One year ago, I attended a conference in Washington D.C. with some of the most amazing people I had ever met. This conference, hosted by the National Coalition Against Domestic Violence (NCADV), was attended by advocates, policy makers, and survivors. As a neuroscience graduate student at the time, this conference was slightly out of my comfort zone, to say the least. Although I never could have predicted it at the time, this conference would effectively change my life.
At the time of the conference last year, I felt so incredibly broken by the abuse I suffered at the hands of another graduate student in my program. Like most survivors, I barely told anyone about what he did to me. I kept my mouth shut and pretended it didn’t happen. Afraid no one would believe, I stayed silent.
However, I left the conference last year feeling more empowered and stronger than I ever thought possible. I learned that there are people out there who believe my story. Although they had never met me before, I felt like I received more compassion and empathy from them than I did from some of my closest friends and family.
However, I also left the conference with a tinge of regret. After meeting so many survivors who had come forward against their abuser, I couldn’t help but wonder, what would have happened if I did the same? Before that conference, I hadn’t even considered going forward or taking action. I thought that this was simply outside the realm of possibility. But looking back, I guess I simply had not been ready to take action – to take that risk and put everything on the line. And as we have seen this past week, when a survivor goes forward, she puts Everything on the line.
But after attending the conference last year, I felt stronger than I had in my entire life, and something in me shifted. I found something that meant more to me than neuroscience and experiments – fighting for survivors. So, I decided to leave my PhD program early with my master’s degree and pursue a career in domestic violence advocacy. But most shockingly, I went forward against my abuser and filed a complaint against him at my University’s Title IX office. I did the thing I never thought I could do. And I truly don’t think I could have made it through the process if I hadn’t attended that conference. Because I knew that no matter what battles lay ahead, there were people out there who believed me and supported me.
And although the process was more grueling than I ever could have imagined, I never gave up – not when my graduate program director threatened me to stay silent; not when the Graduate Dean of the University blamed me for everything that happened and said I should have come forward earlier; not when the University’s Director of Title IX told me the delay in the process was my fault because I started a new job; and most of all, not when the hearing finally came and it was time to look my abuser right in the eyes.
And that is exactly what I did this past August, nearly 2 years to the day that we broke up. I looked him in the eyes, read my impact statement to him, and showed him that he did not silence me.

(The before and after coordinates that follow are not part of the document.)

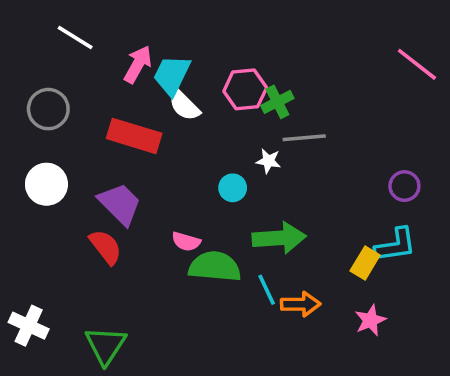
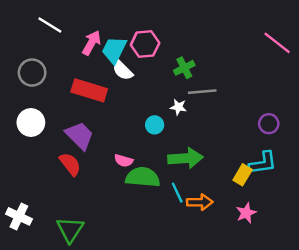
pink hexagon: (245, 89) -> (145, 44), moved

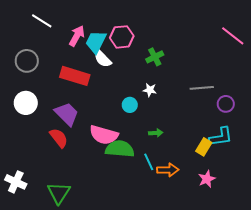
gray line: (202, 92) -> (202, 88), moved
green arrow: (185, 158) -> (156, 133), size x0.5
pink semicircle: (124, 161) -> (104, 135), size x1.8

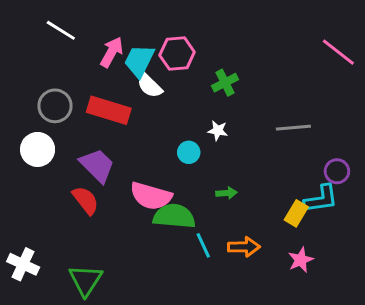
gray circle: (27, 61) -> (55, 106), moved
purple circle: (226, 104) -> (337, 171), moved
cyan line: (149, 162) -> (203, 245), moved

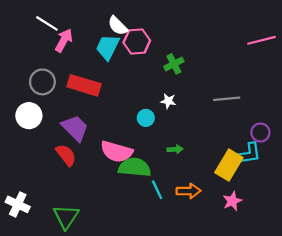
pink arrow: (112, 52) -> (64, 40), moved
pink line: (338, 52) -> (262, 40), turned -52
white semicircle: (149, 86) -> (118, 26), moved
yellow rectangle: (296, 213) -> (229, 165), size x1.5

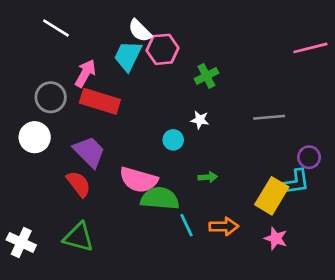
pink arrow: (64, 40) -> (85, 73), moved
pink star: (232, 201) -> (276, 238), turned -30
green triangle: (66, 217) -> (79, 237), moved, turned -48

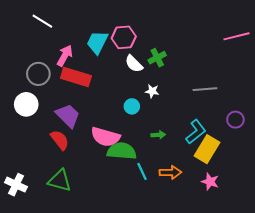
white semicircle: (140, 31) -> (134, 64), moved
cyan L-shape: (294, 182) -> (196, 132), moved, turned -30

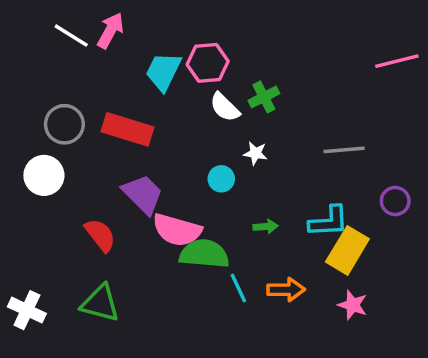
pink arrow: (65, 56) -> (110, 30), moved
purple trapezoid: (68, 116) -> (143, 194), moved
cyan L-shape: (196, 132) -> (329, 221), turned 35

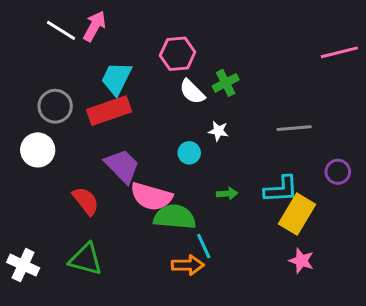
cyan trapezoid: (163, 71) -> (116, 79), moved
red rectangle: (127, 129) -> (109, 111), turned -36
orange arrow: (286, 290) -> (188, 265), moved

And somehow, despite my doubts with the process, I won and got justice – something I never thought was possible, and sadly, something so few survivors get to experience.
This past week, I attended the annual NCADV conference again, this year appropriately titled, “Voices Rising.” And although everything about my life has changed (for the better, that is), I still felt that same sense of empowerment, support, and strength, perhaps even more so this year. Because this year, the stakes are even higher for survivors.

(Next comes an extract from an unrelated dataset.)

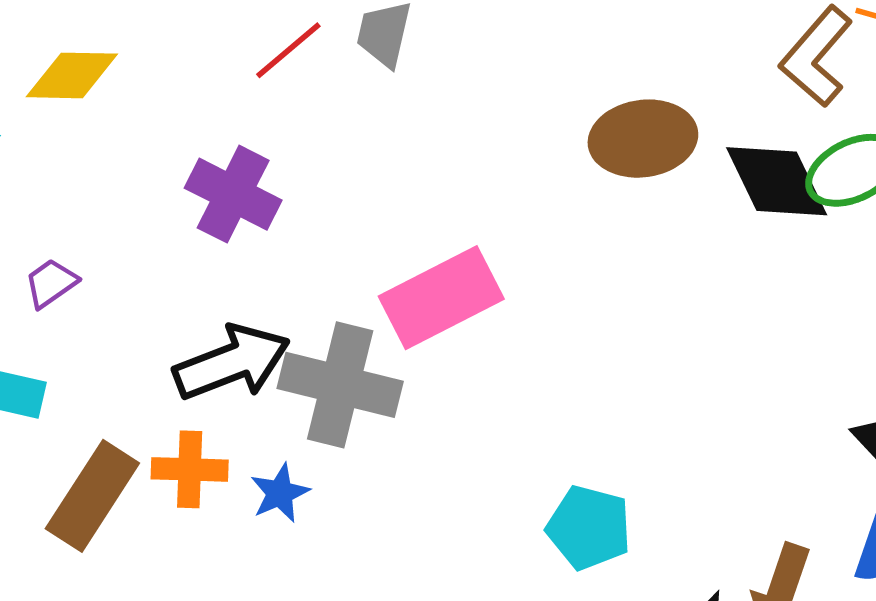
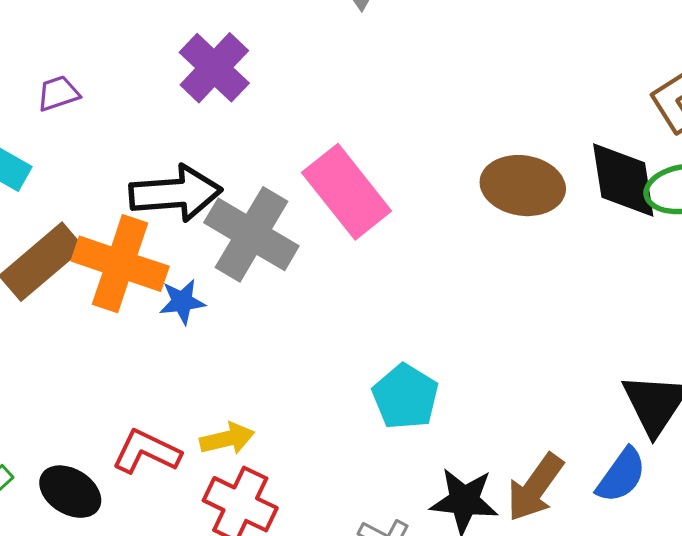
brown ellipse: (643, 139) -> (523, 186), moved
pink rectangle: (441, 298) -> (347, 192), turned 62
orange cross: (190, 469) -> (120, 264), size x1.6

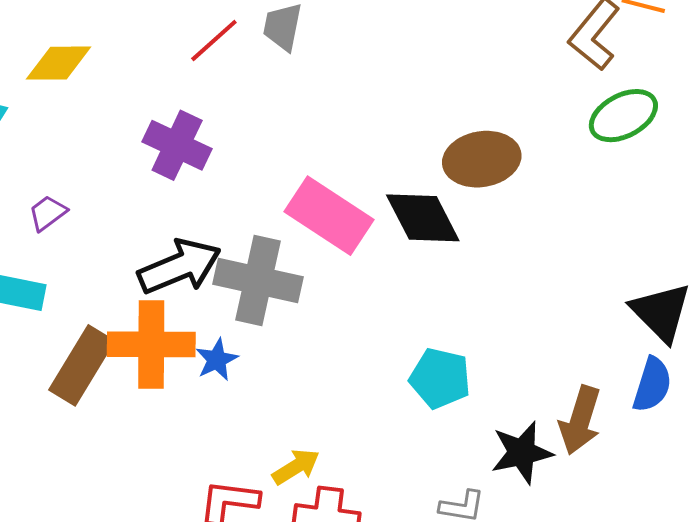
black diamond: (623, 180) -> (423, 218), moved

I am sure everyone is well aware of the brave survivors who came forward against Brett Kavanaugh, and the world’s cruel and inhumane treatment of them. To show our support for Christine Blasey Ford and the other survivors, the other conference attendees and I dressed in black and participated in a walk out. All 400 of us gathered in the streets and held hands to protest the world’s unwillingness to believe survivors and treat them with dignity and respect. And despite the horrible circumstances that brought us to this, the sense of solidarity I felt was intoxicating. Although it did not last forever, nothing ever does, those moments were powerful and made me feel alive.
As I anxiously await next year’s conference, I am nervous about what is to come for these very courageous women, especially Dr. Ford. Like many survivors, she had her worst nightmare realized by coming forward. She is being persecuted just for speaking the truth. I hope she knows that there are people out there who support her and believe her, just like I reminded myself over this past year. I hope she knows that her story matters and she is nothing short of a hero for being willing to tell it to a group of people so unwilling to listen. And until the rest of the world can see that, we will keep fighting; we will keep believing survivors with every bone in our bodies; and above all, we will keep our voices rising.